(DATASET RECORDS begins)

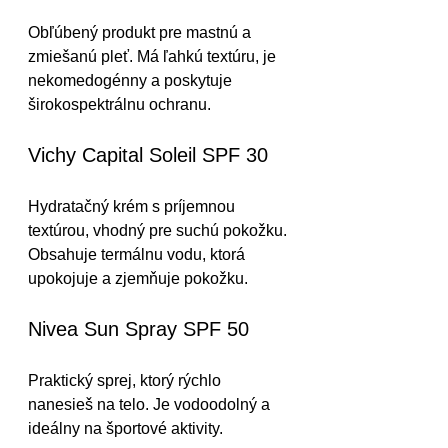
Obľúbený produkt pre mastnú a 
zmiešanú pleť. Má ľahkú textúru, je 
nekomedogénny a poskytuje 
širokospektrálnu ochranu.
Vichy Capital Soleil SPF 30
Hydratačný krém s príjemnou 
textúrou, vhodný pre suchú pokožku. 
Obsahuje termálnu vodu, ktorá 
upokojuje a zjemňuje pokožku.
Nivea Sun Spray SPF 50
Praktický sprej, ktorý rýchlo 
nanesieš na telo. Je vodoodolný a 
ideálny na športové aktivity.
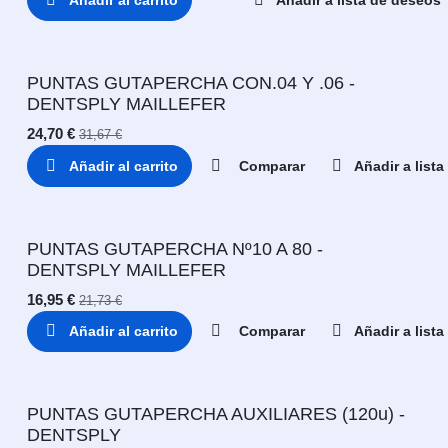
Añadir al carrito
Añadir a lista de deseos
PUNTAS GUTAPERCHA CON.04 Y .06 -
DENTSPLY MAILLEFER
24,70
€
31,67
€
Añadir al carrito
Comparar
Añadir a list
PUNTAS GUTAPERCHA Nº10 A 80 -
DENTSPLY MAILLEFER
16,95
€
21,73
€
Añadir al carrito
Comparar
Añadir a list
PUNTAS GUTAPERCHA AUXILIARES (120u) -
DENTSPLY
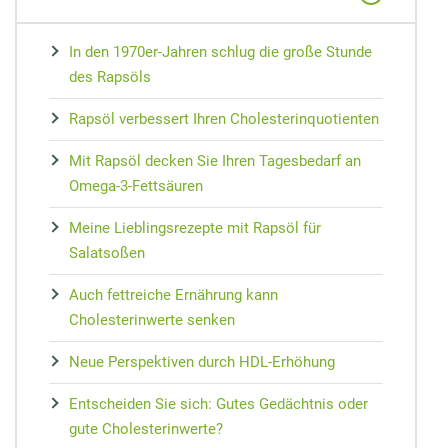
MEDIZIN
Nieren Regeneration
Zypresse
Osteopathie
Speiseplan bei Gicht
Vorsorge
Maca
In den 1970er-Jahren schlug die große Stunde
Akupressur
Hausmittel bei Prellungen
Wundheilung
Matrix-Therapie
Cholesterin senken
Arterienverk
Kudzu-Bohn
des Rapsöls
Zungendiagn
Hausmittel bei Mundgeruch
Teebaumöl gegen Pickel
Dorn-Methode
Diabetes Ernährungsplan
Medikament
Rescue-Trop
Rapsöl verbessert Ihren Cholesterinquotienten
Yin und Yan
Mundtrockenheit
Nachtkerze
Magnetfeldtherapie
Nahrungsmittelunverträglichkeiten
Reiseapothe
Flor Essence
Mit Rapsöl decken Sie Ihren Tagesbedarf an
Meridian-Str
Omega-3-Fettsäuren
Meine Lieblingsrezepte mit Rapsöl für
Salatsoßen
Auch fettreiche Ernährung kann
Cholesterinwerte senken
Neue Perspektiven durch HDL-Erhöhung
Entscheiden Sie sich: Gutes Gedächtnis oder
gute Cholesterinwerte?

(DATASET RECORDS ends)

EXERCISE GOAL -
From the entries above, copy exactly the lines starting at the one with "Vichy Capital Soleil SPF 30" and stopping at the one with "PUNTAS GUTAPERCHA Nº10", keeping both ends. Drop the pictures.

YOUR SOLUTION -
Vichy Capital Soleil SPF 30
Hydratačný krém s príjemnou 
textúrou, vhodný pre suchú pokožku. 
Obsahuje termálnu vodu, ktorá 
upokojuje a zjemňuje pokožku.
Nivea Sun Spray SPF 50
Praktický sprej, ktorý rýchlo 
nanesieš na telo. Je vodoodolný a 
ideálny na športové aktivity.
Añadir al carrito
Añadir a lista de deseos
PUNTAS GUTAPERCHA CON.04 Y .06 -
DENTSPLY MAILLEFER
24,70
€
31,67
€
Añadir al carrito
Comparar
Añadir a list
PUNTAS GUTAPERCHA Nº10 A 80 -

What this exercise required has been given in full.